As we all know, there are numerous beneficial effects from bodywork, and this particular area offers yet another for us to consider and carefully explain to patients/clients.

References

  1. Darmani N, et al. Involvement of the cannabimimetic compound, N-palmitoyl-ethanolamine, in inflammatory and neuropathic conditions. Neuropharmacology. June 2005;48(8):1154-63.
  2. Dietrich A, McDaniel W. Endocannabinoids and exercise. Br J Sports Med. Oct. 2004;38(5):536-41.
  3. Goldstein A, Lowery P. Effect of the opiate antagonist naloxone on body temperature in rats. Life Sci. Sept. 1975;17(6):927-31.
  4. Field T, et al. CFS: massage therapy effects depression and somatic symptoms in CFS.Journal of Chronic Fatigue Syndrome. 1997;3(3):43-51.
  5. Hinton E, Taylor S. Does placebo response mediate runner’s high? Percept Mot Skills. June 1986;62(3):789-90.

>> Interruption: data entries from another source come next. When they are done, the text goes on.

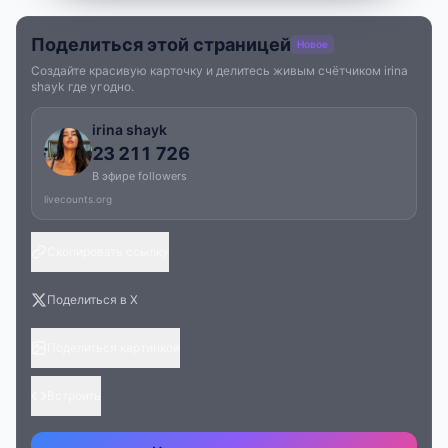
Поделиться этой страницей
Новое
Создайте красивую карточку и делитесь живым счётчиком irina
shayk где угодно.
irina shayk
23 211 726
В эфире followers
livecounts.org
Скопировать ссылку
Поделиться в X
Поделиться картинкой
Встроить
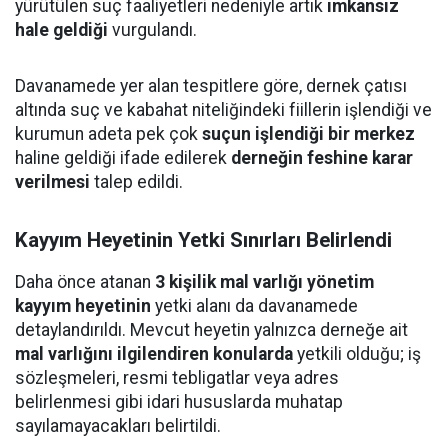
yürütülen suç faaliyetleri nedeniyle artık
imkansız
hale geldiği
vurgulandı.
Davanamede yer alan tespitlere göre, dernek çatısı
altında suç ve kabahat niteliğindeki fiillerin işlendiği ve
kurumun adeta pek çok
suçun işlendiği bir merkez
haline geldiği ifade edilerek
derneğin feshine karar
verilmesi
talep edildi.
Kayyım Heyetinin Yetki Sınırları Belirlendi
Daha önce atanan
3 kişilik mal varlığı yönetim
kayyım heyetinin
yetki alanı da davanamede
detaylandırıldı. Mevcut heyetin yalnızca derneğe ait
mal varlığını ilgilendiren konularda
yetkili olduğu; iş
sözleşmeleri, resmi tebligatlar veya adres
belirlenmesi gibi idari hususlarda muhatap
sayılamayacakları belirtildi.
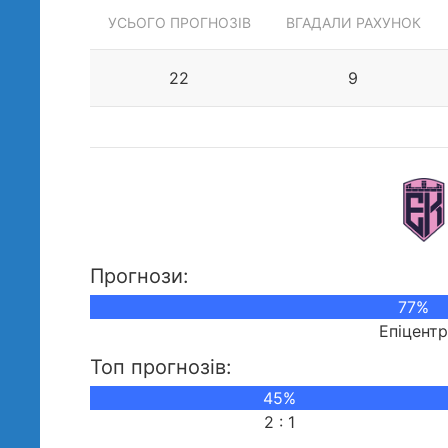
УСЬОГО ПРОГНОЗІВ
ВГАДАЛИ РАХУНОК
22
9
Прогнози:
77%
Епіцент
Топ прогнозів:
45%
2 : 1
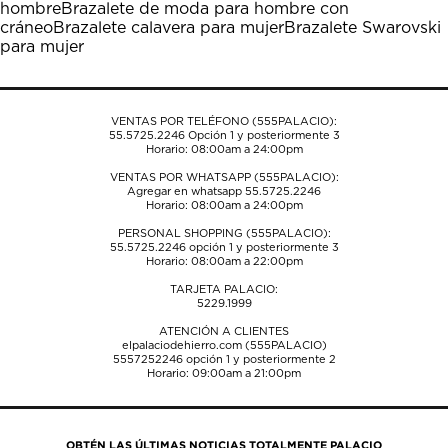
hombre
Brazalete de moda para hombre con
abrirá
abrirá
abrirá
abrirá
abrirá
cráneo
Brazalete calavera para mujer
Brazalete Swarovski
el
el
el
el
el
para mujer
formulario
formulario
formulario
formulario
formulario
de
de
de
de
de
envío.
envío.
envío.
envío.
envío.
VENTAS POR TELÉFONO (555PALACIO):
55.5725.2246
Opción 1 y posteriormente 3
Horario: 08:00am a 24:00pm
VENTAS POR WHATSAPP (555PALACIO):
Agregar en whatsapp 55.5725.2246
Horario: 08:00am a 24:00pm
PERSONAL SHOPPING (555PALACIO):
55.5725.2246
opción 1 y posteriormente 3
Horario: 08:00am a 22:00pm
TARJETA PALACIO:
5229.1999
ATENCIÓN A CLIENTES
elpalaciodehierro.com (555PALACIO)
5557252246
opción 1 y posteriormente 2
Horario: 09:00am a 21:00pm
OBTÉN LAS ÚLTIMAS NOTICIAS TOTALMENTE PALACIO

  6. Hou C-R, et al. Immediate effects of various physical therapeutic modalities on cervical myofascial pain and trigger-point sensitivity. Arch Phys Med Rehabil. Oct. 2002;83(10):1406-14.
  7. Ikimi F, et al. Interstitial fluid plasma protein, colloid, and leukocyte uptake into initial lymphatics. J Appl Physiol. Nov. 1996;81(5):2060-7.
  8. Lederman E. Science and Practice of Manual Therapy, 2nd Ed. New York, Edinburgh: Churchill Livingstone, 2005.
  9. McPartland J, Pruitt P. Side effects of pharmaceuticals not elicited by comparable herbal medicines: the case of tetrahydrocannabinol and marijuana. Altern Ther Health Med. July 1999;5(4):57-62.
  10. McPartland J, et al. Cannabimimetic effects of osteopathic manipulative treatment. J Am Osteopath Assoc. June 2005;105(6):283-91.
  11. McPartland J, Simons D. Myofascial trigger points: translating molecular theory into manual therapy. J Manual Manipulative Therapy, 2006;14(4):150-7.
  12. Oschman JL. Energy Medicine: The Scientific Basis. New York, Edinburgh: Churchill Livingstone/Harcourt Brace, 2000.
  13. Pertwee R. The therapeutic potential of drugs that target cannabinoid receptors or modulate the tissue levels or actions of endocannabinoids. AAPS J. Oct. 24, 2005;7(3):E625-54.
  14. Simantov R, Snyder S. Morphine-like peptides in mammalian brain: isolation, structure elucidation, and interactions with the opiate receptor. Proc Natl Acad Sci USA. July 1976;73(7):2515-9.
  15. Vernon H, et al. Spinal manipulation and beta-endorphin. J Manipulative Physiol Ther. June 1986;9(2):115-23.